» YOUR TASK
Give back the lines below exactly, but do not include any pictures.

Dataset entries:
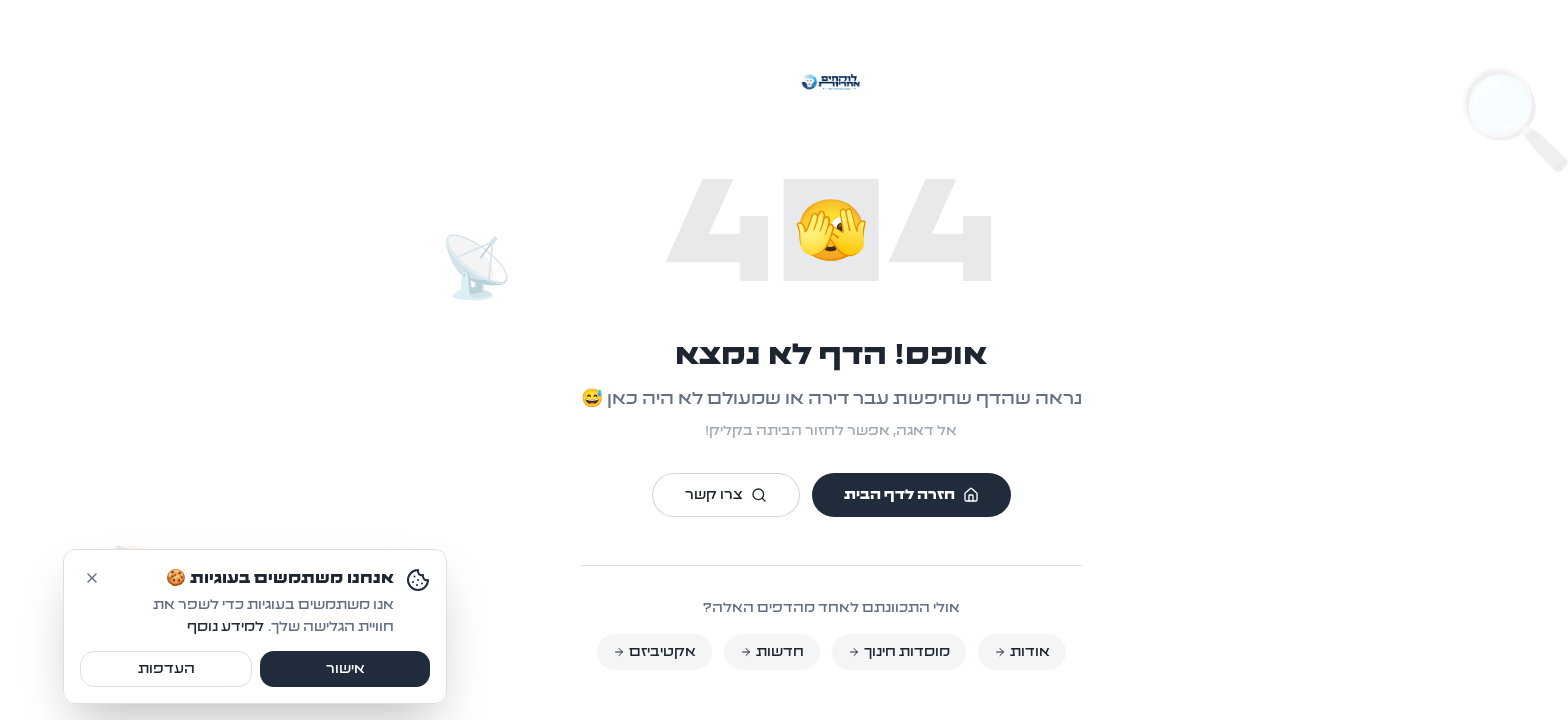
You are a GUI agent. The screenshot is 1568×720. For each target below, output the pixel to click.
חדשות (725, 652)
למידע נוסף (178, 711)
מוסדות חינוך (852, 652)
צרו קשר (679, 495)
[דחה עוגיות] (45, 661)
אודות (975, 652)
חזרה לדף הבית (864, 495)
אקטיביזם (607, 652)
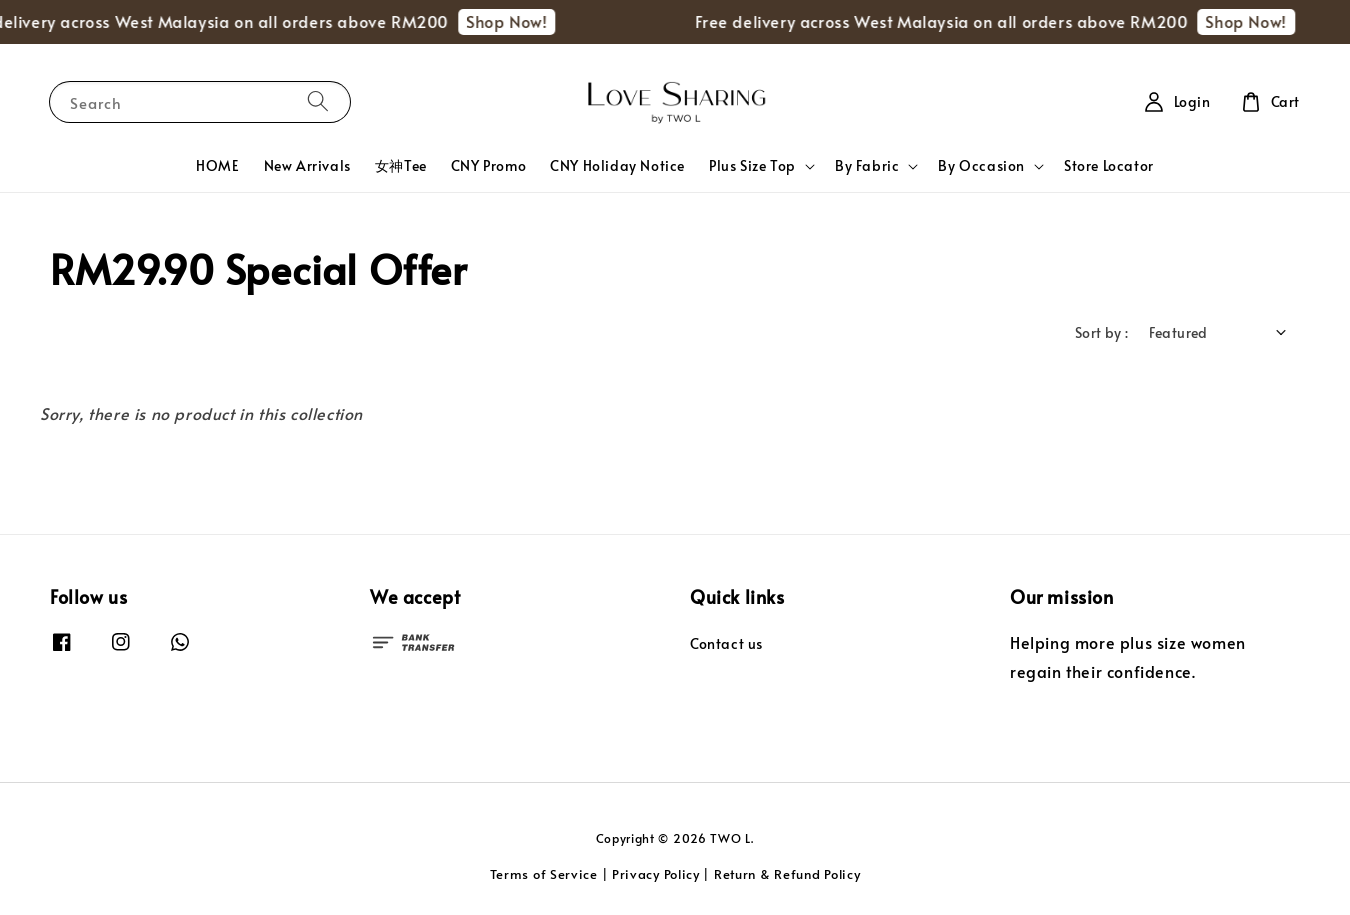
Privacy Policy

» SOLUTION TO THE PROBLEM
You are a GUI agent. The screenshot is 1568×720. For each target below, output the pixel to click.
חדשות (725, 652)
למידע נוסף (178, 711)
מוסדות חינוך (852, 652)
צרו קשר (679, 495)
[דחה עוגיות] (45, 661)
אודות (975, 652)
חזרה לדף הבית (864, 495)
אקטיביזם (607, 652)
Privacy Policy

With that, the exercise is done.